## TASK STATEMENT:
Restate word for word the lines of the records below, starting at the line that contains "Stay informed with professional backg" and ending at the line that contains "reliable private investigator serv", with both of those lines included and nothing else.

[DATA Boundary: Start]

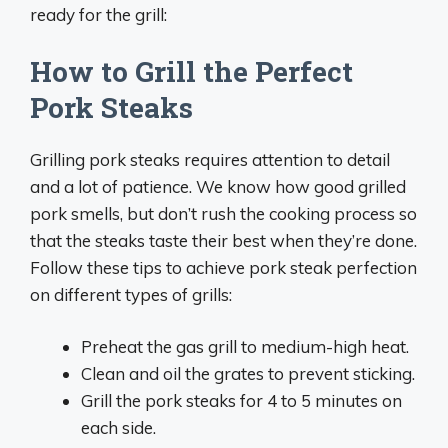
ready for the grill:
How to Grill the Perfect
Pork Steaks
Grilling pork steaks requires attention to detail
and a lot of patience. We know how good grilled
pork smells, but don’t rush the cooking process so
that the steaks taste their best when they’re done.
Follow these tips to achieve pork steak perfection
on different types of grills:
Preheat the gas grill to medium-high heat.
Clean and oil the grates to prevent sticking.
Grill the pork steaks for 4 to 5 minutes on
each side.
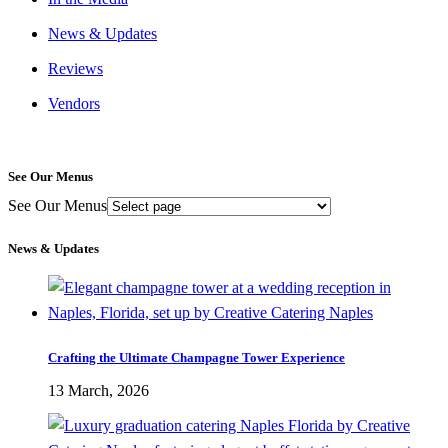
News & Updates
Reviews
Vendors
See Our Menus
See Our Menus
News & Updates
Crafting the Ultimate Champagne Tower Experience
13 March, 2026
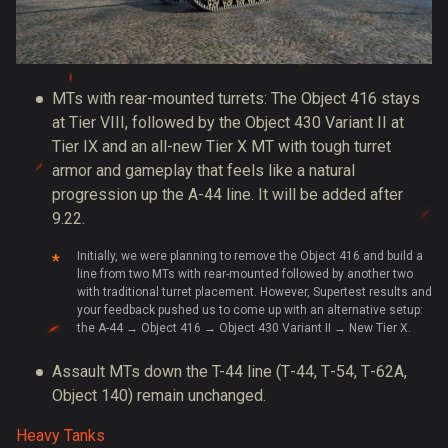
MTs with rear-mounted turrets: The Object 416 stays
at Tier VIII, followed by the Object 430 Variant II at
Tier IX and an all-new Tier X MT with tough turret
armor and gameplay that feels like a natural
progression up the A-44 line. It will be added after
9.22.
Initially, we were planning to remove the Object 416 and build a
line from two MTs with rear-mounted followed by another two
with traditional turret placement. However, Supertest results and
your feedback pushed us to come up with an alternative setup:
the A-44 → Object 416 → Object 430 Variant II → New Tier X.
Assault MTs down the T-44 line (Т-44, Т-54, Т-62А,
Object 140) remain unchanged.
Heavy Tanks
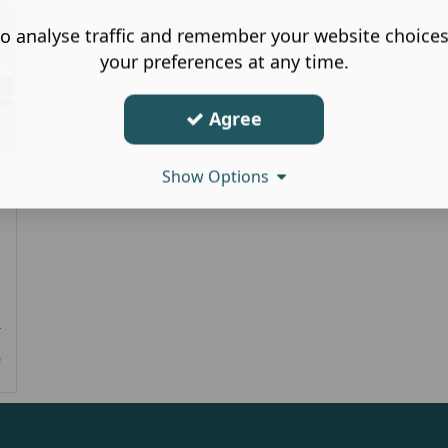
o analyse traffic and remember your website choice
your preferences at any time.
Agree
Show Options
r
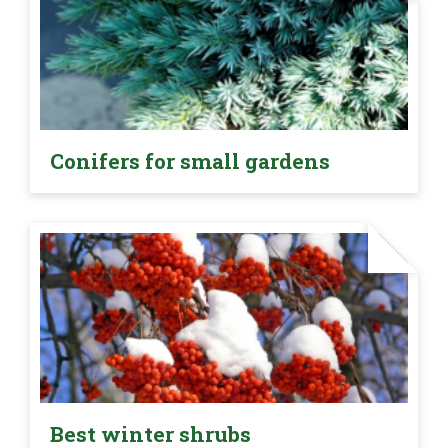
Conifers for small gardens
Best winter shrubs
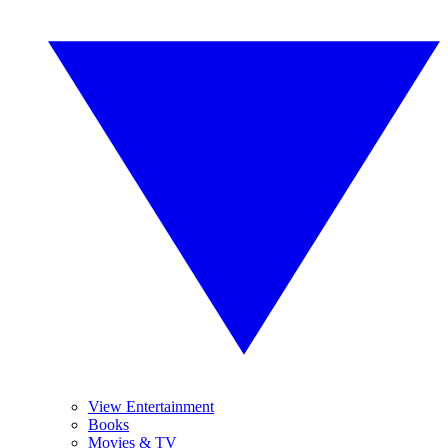
View Entertainment
Books
Movies & TV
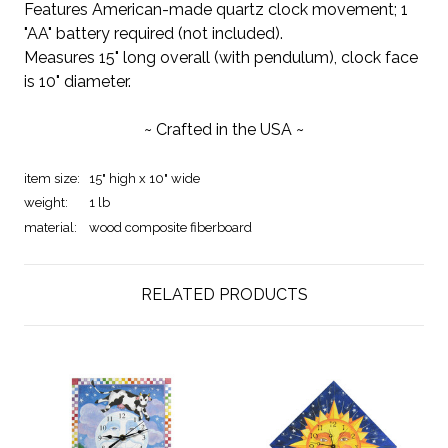
Features American-made quartz clock movement; 1
"AA" battery required (not included).
Measures 15" long overall (with pendulum), clock face
is 10" diameter.
~ Crafted in the USA ~
item size:
15" high x 10" wide
weight:
1 lb
material:
wood composite fiberboard
RELATED PRODUCTS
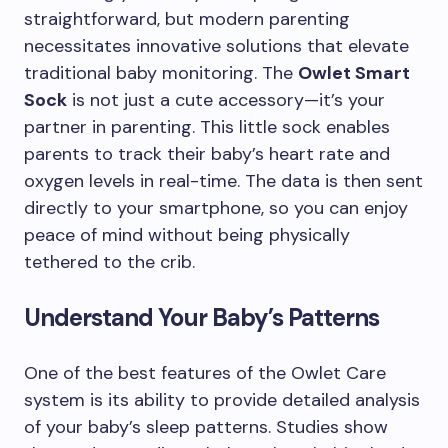
straightforward, but modern parenting
necessitates innovative solutions that elevate
traditional baby monitoring. The
Owlet Smart
Sock
is not just a cute accessory—it’s your
partner in parenting. This little sock enables
parents to track their baby’s heart rate and
oxygen levels in real-time. The data is then sent
directly to your smartphone, so you can enjoy
peace of mind without being physically
tethered to the crib.
Understand Your Baby’s Patterns
One of the best features of the Owlet Care
system is its ability to provide detailed analysis
of your baby’s sleep patterns. Studies show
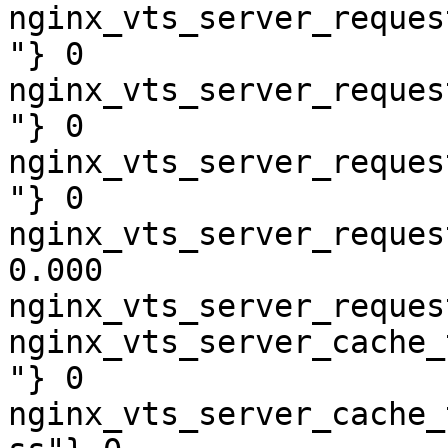
nginx_vts_server_reques
"} 0

nginx_vts_server_reques
"} 0

nginx_vts_server_reques
"} 0

nginx_vts_server_reques
0.000

nginx_vts_server_reques
nginx_vts_server_cache_
"} 0

nginx_vts_server_cache_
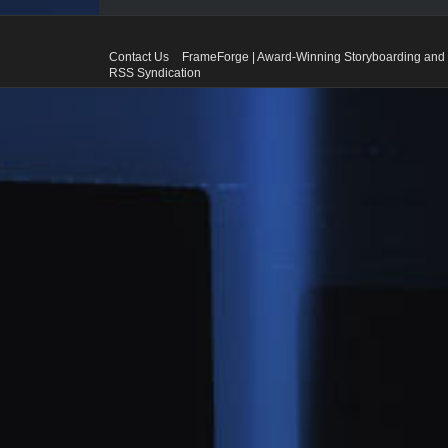
Contact Us
FrameForge | Award-Winning Storyboarding and 
RSS Syndication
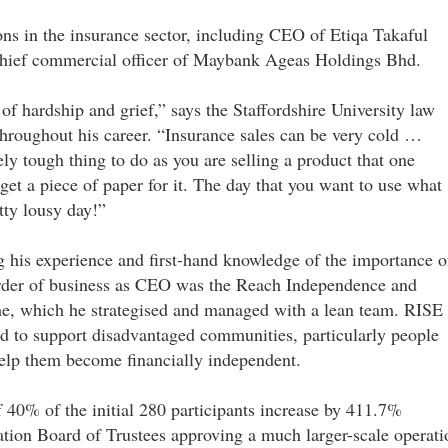
ons in the insurance sector, including CEO of Etiqa Takaful
/chief commercial officer of Maybank Ageas Holdings Bhd.
of hardship and grief,” says the Staffordshire University law
throughout his career. “Insurance sales can be very cold …
ly tough thing to do as you are selling a product that one
 get a piece of paper for it. The day that you want to use what
tty lousy day!”
g his experience and first-hand knowledge of the importance o
 order of business as CEO was the Reach Independence and
, which he strategised and managed with a lean team. RISE 
o support disadvantaged communities, particularly people
 help them become financially independent.
f 40% of the initial 280 participants increase by 411.7%
ion Board of Trustees approving a much larger-scale operati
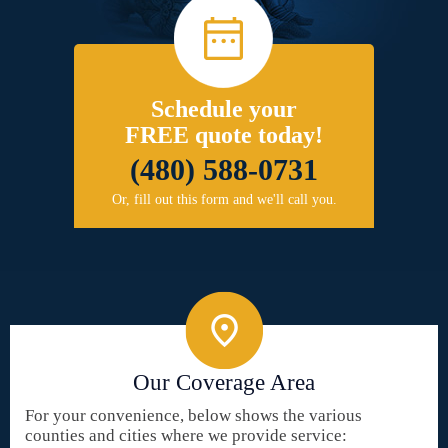
Schedule your
FREE quote today!
(480) 588-0731
Or, fill out this form and we'll call you.
Our Coverage Area
For your convenience, below shows the various
counties and cities where we provide service:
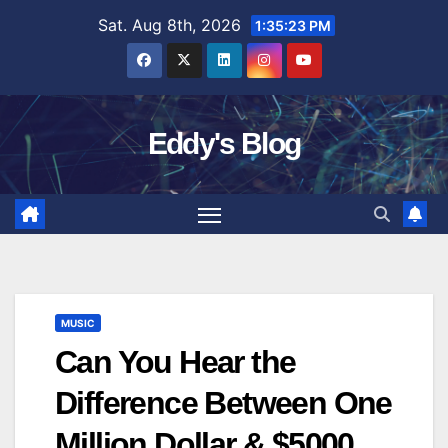
Skip
Sat. Aug 8th, 2026
1:35:23 PM
to
content
Eddy's Blog
MUSIC
Can You Hear the
Difference Between One
Million Dollar & $5000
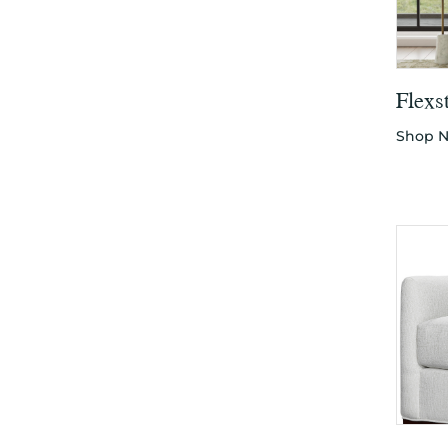
Flexs
Shop 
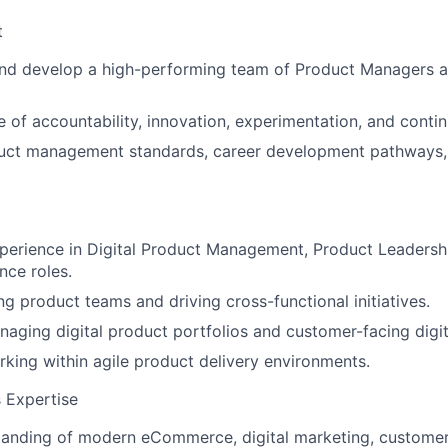
t
and develop a high-performing team of Product Managers 
re of accountability, innovation, experimentation, and cont
duct management standards, career development pathways
xperience in Digital Product Management, Product Leaders
nce roles.
ng product teams and driving cross-functional initiatives.
aging digital product portfolios and customer-facing digit
king within agile product delivery environments.
 Expertise
tanding of modern eCommerce, digital marketing, custome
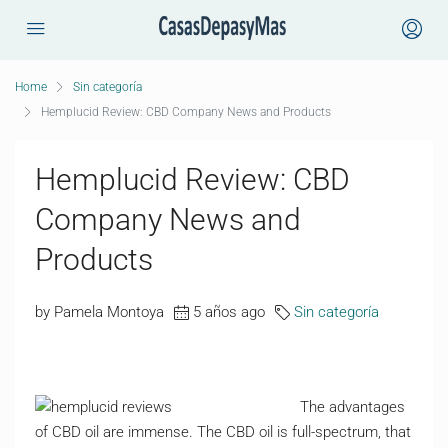
Home
Sin categoría
Hemplucid Review: CBD Company News and Products
Hemplucid Review: CBD
Company News and
Products
by Pamela Montoya
5 años ago
Sin categoría
The advantages
of CBD oil are immense. The CBD oil is full-spectrum, that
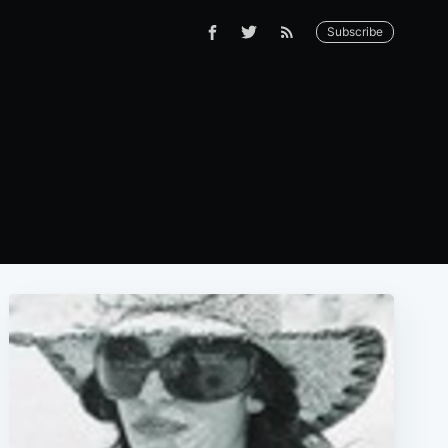
Subscribe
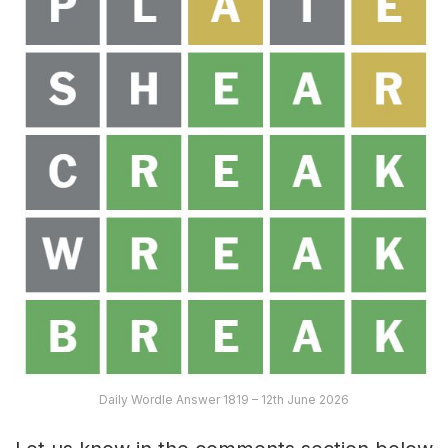
Daily Wordle Answer 1819 – 12th June 2026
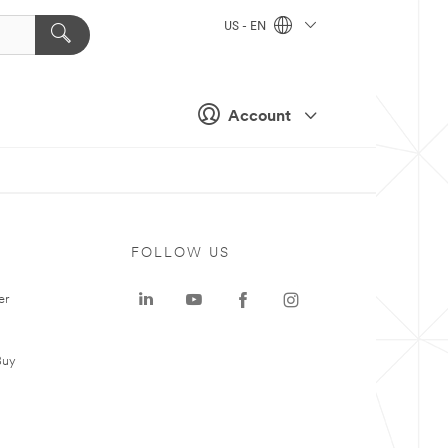
US - EN
Account
FOLLOW US
er
Buy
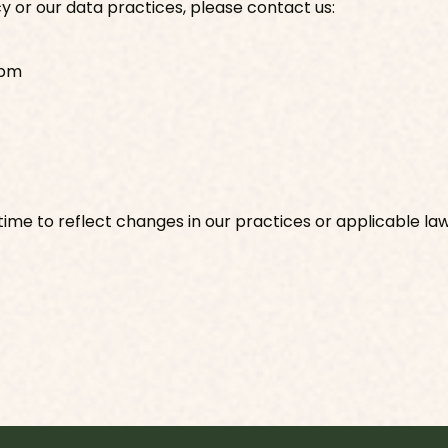
cy or our data practices, please contact us:
 pm
ime to reflect changes in our practices or applicable law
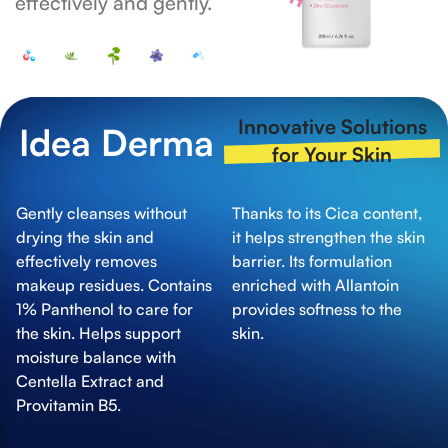
effectively and gently.
Innovative Solutions
Idea Derma
for Your Skin
Gently cleanses without
Thanks to its Cica content,
drying the skin and
it helps strengthen the skin
effectively removes
barrier. Its formulation
makeup residues. Contains
enriched with Allantoin
1% Panthenol to care for
provides softness to the
the skin. Helps support
skin.
moisture balance with
Centella Extract and
Provitamin B5.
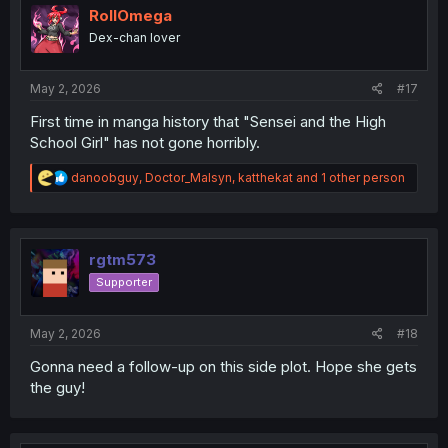
RollOmega
Dex-chan lover
May 2, 2026
#17
First time in manga history that "Sensei and the High
School Girl" has not gone horribly.
R
danoobguy
,
Doctor_Malsyn
,
katthekat
and 1 other person
e
a
c
t
i
rgtm573
o
Supporter
n
s
:
May 2, 2026
#18
Gonna need a follow-up on this side plot. Hope she gets
the guy!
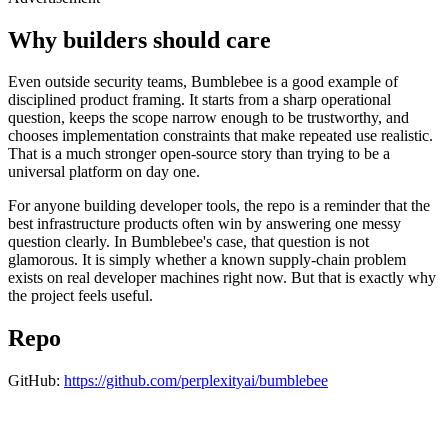
Why builders should care
Even outside security teams, Bumblebee is a good example of
disciplined product framing. It starts from a sharp operational
question, keeps the scope narrow enough to be trustworthy, and
chooses implementation constraints that make repeated use realistic.
That is a much stronger open-source story than trying to be a
universal platform on day one.
For anyone building developer tools, the repo is a reminder that the
best infrastructure products often win by answering one messy
question clearly. In Bumblebee's case, that question is not
glamorous. It is simply whether a known supply-chain problem
exists on real developer machines right now. But that is exactly why
the project feels useful.
Repo
GitHub:
https://github.com/perplexityai/bumblebee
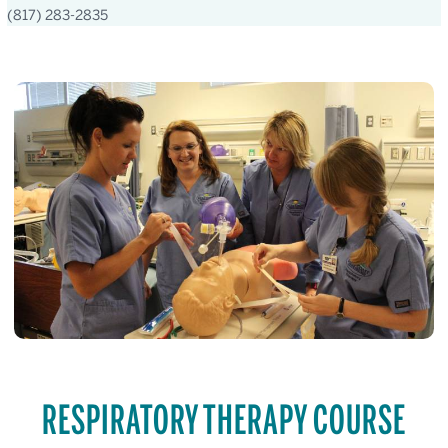
(817) 283-2835
RESPIRATORY THERAPY COURSE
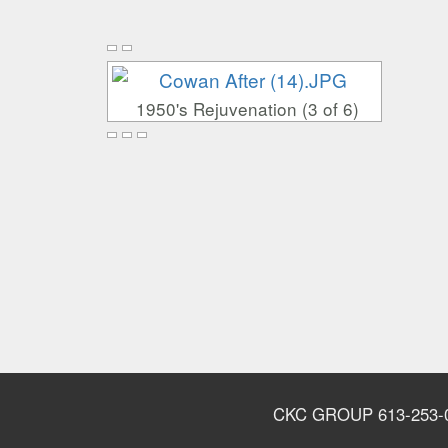
1950's Rejuvenation (3 of 6)
CKC GROUP 613-253-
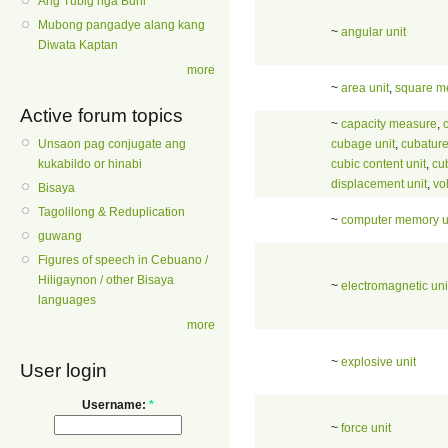
Ang Tubig nga Buhi
Mubong pangadye alang kang
~
angular unit
Diwata Kaptan
more
~
area unit
,
square m
Active forum topics
~
capacity measure
,
cubage unit
,
cubature
Unsaon pag conjugate ang
cubic content unit
,
cu
kukabildo or hinabi
displacement unit
,
vo
Bisaya
Tagolilong & Reduplication
~
computer memory u
guwang
Figures of speech in Cebuano /
Hiligaynon / other Bisaya
~
electromagnetic uni
languages
more
~
explosive unit
User login
Username:
*
~
force unit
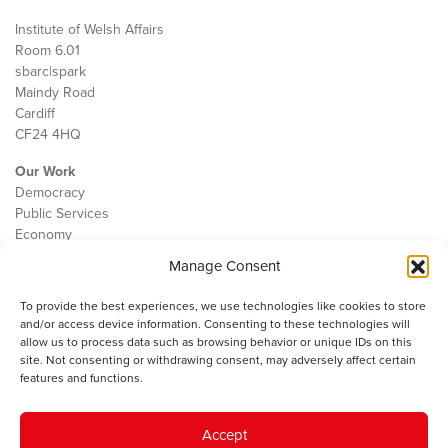
Institute of Welsh Affairs
Room 6.01
sbarc|spark
Maindy Road
Cardiff
CF24 4HQ
Our Work
Democracy
Public Services
Economy
Manage Consent
The IWA
About Us
To provide the best experiences, we use technologies like cookies to store
Contact
and/or access device information. Consenting to these technologies will
Cookie Policy
allow us to process data such as browsing behavior or unique IDs on this
site. Not consenting or withdrawing consent, may adversely affect certain
features and functions.
The IWA gratefully acknowledges the financial support of the Books
Accept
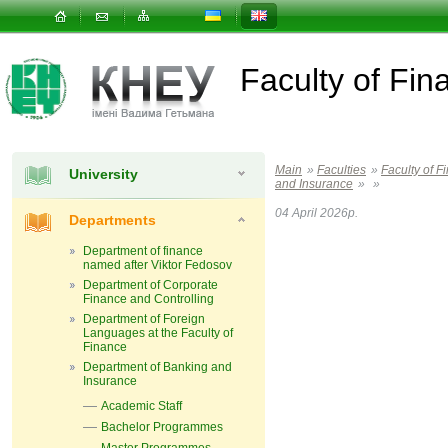
Faculty of Fin
Main
»
Faculties
»
Faculty of F
University
and Insurance
»
»
04 April 2026р.
Departments
Department of finance
named after Viktor Fedosov
Department of Corporate
Finance and Controlling
Department of Foreign
Languages ​​at the Faculty of
Finance
Department of Banking and
Insurance
Academic Staff
Bachelor Programmes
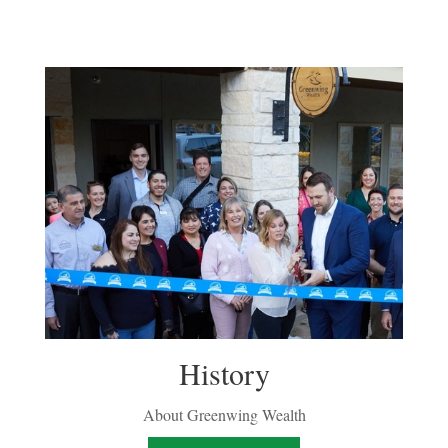
History
About Greenwing Wealth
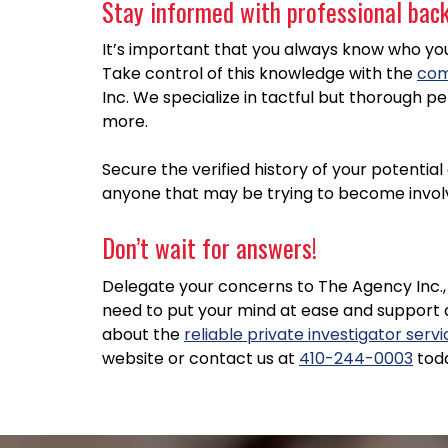
Stay informed with professional backg
It’s important that you always know who you’r
Take control of this knowledge with the
com
Inc. We specialize in tactful but thorough pe
more.
Secure the verified history of your potentia
anyone that may be trying to become involve
Don’t wait for answers!
Delegate your concerns to The Agency Inc., 
need to put your mind at ease and support 
about the
reliable private investigator serv
website or contact us at
410-244-0003
tod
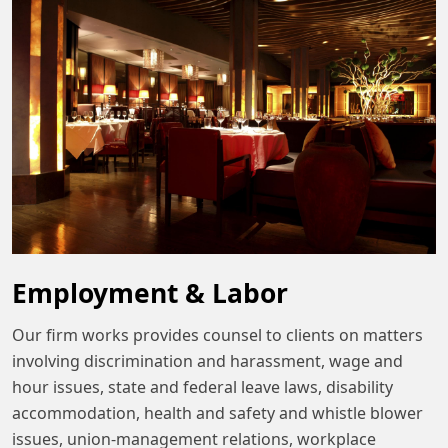
Employment & Labor
Our firm works provides counsel to clients on matters
involving discrimination and harassment, wage and
hour issues, state and federal leave laws, disability
accommodation, health and safety and whistle blower
issues, union-management relations, workplace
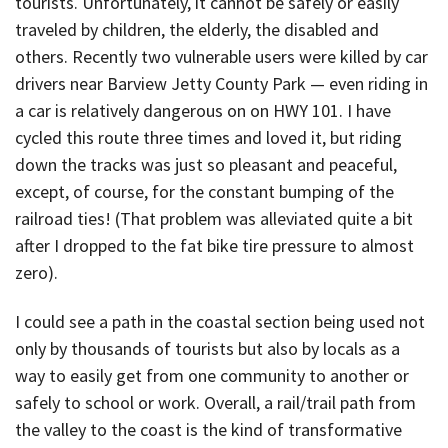
tourists. Unfortunately, it cannot be safely or easily
traveled by children, the elderly, the disabled and
others. Recently two vulnerable users were killed by car
drivers near Barview Jetty County Park — even riding in
a car is relatively dangerous on on HWY 101. I have
cycled this route three times and loved it, but riding
down the tracks was just so pleasant and peaceful,
except, of course, for the constant bumping of the
railroad ties! (That problem was alleviated quite a bit
after I dropped to the fat bike tire pressure to almost
zero).
I could see a path in the coastal section being used not
only by thousands of tourists but also by locals as a
way to easily get from one community to another or
safely to school or work. Overall, a rail/trail path from
the valley to the coast is the kind of transformative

[DATA Boundary: End]

## ANSWER BOX:
Stay informed with professional backg
It’s important that you always know who you’r
Take control of this knowledge with the
com
Inc. We specialize in tactful but thorough pe
more.
Secure the verified history of your potentia
anyone that may be trying to become involve
Don’t wait for answers!
Delegate your concerns to The Agency Inc., 
need to put your mind at ease and support 
about the
reliable private investigator serv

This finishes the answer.